Prompt: Every line from the start of the data through the line containing "zapobiegać awariom sprzętu AGD" should be retyped exactly; the pictures should not.

Information given:
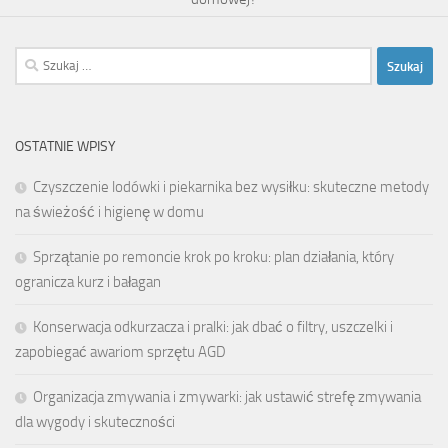
Szukaj:
OSTATNIE WPISY
Czyszczenie lodówki i piekarnika bez wysiłku: skuteczne metody
na świeżość i higienę w domu
Sprzątanie po remoncie krok po kroku: plan działania, który
ogranicza kurz i bałagan
Konserwacja odkurzacza i pralki: jak dbać o filtry, uszczelki i
zapobiegać awariom sprzętu AGD
Organizacja zmywania i zmywarki: jak ustawić strefę zmywania
dla wygody i skuteczności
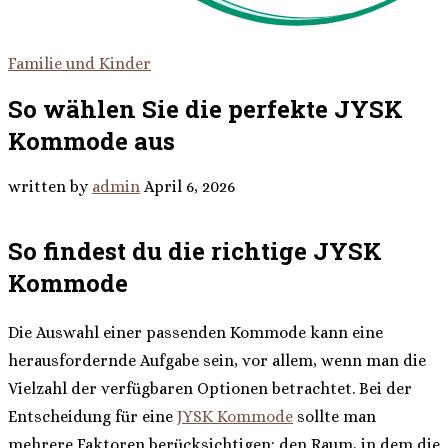
Familie und Kinder
So wählen Sie die perfekte JYSK
Kommode aus
written by
admin
April 6, 2026
So findest du die richtige JYSK
Kommode
Die Auswahl einer passenden Kommode kann eine
herausfordernde Aufgabe sein, vor allem, wenn man die
Vielzahl der verfügbaren Optionen betrachtet. Bei der
Entscheidung für eine
JYSK Kommode
sollte man
mehrere Faktoren berücksichtigen: den Raum, in dem die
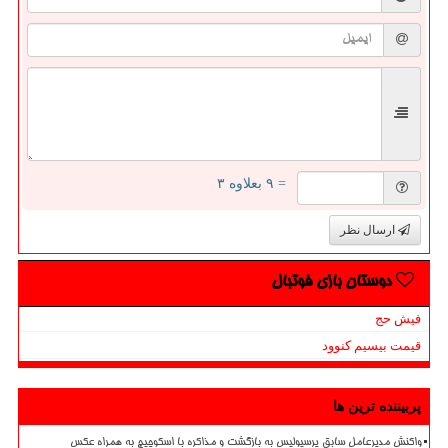
= ۹ بعلاوه ۳
ارسال نظر
دوستان بازی فوتبال
فیش حج
قیمت بیسیم کنوود
پربیننده ترین ها
واکنش مدیرعامل سابق پرسپولیس به بازگشت و مذاکره با اسکوچیچ به همراه عکس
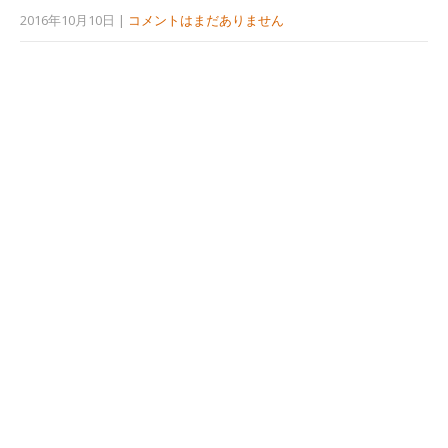
2016年10月10日
|
コメントはまだありません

Response to this task:
Szukaj:
OSTATNIE WPISY
Czyszczenie lodówki i piekarnika bez wysiłku: skuteczne metody
na świeżość i higienę w domu
Sprzątanie po remoncie krok po kroku: plan działania, który
ogranicza kurz i bałagan
Konserwacja odkurzacza i pralki: jak dbać o filtry, uszczelki i
zapobiegać awariom sprzętu AGD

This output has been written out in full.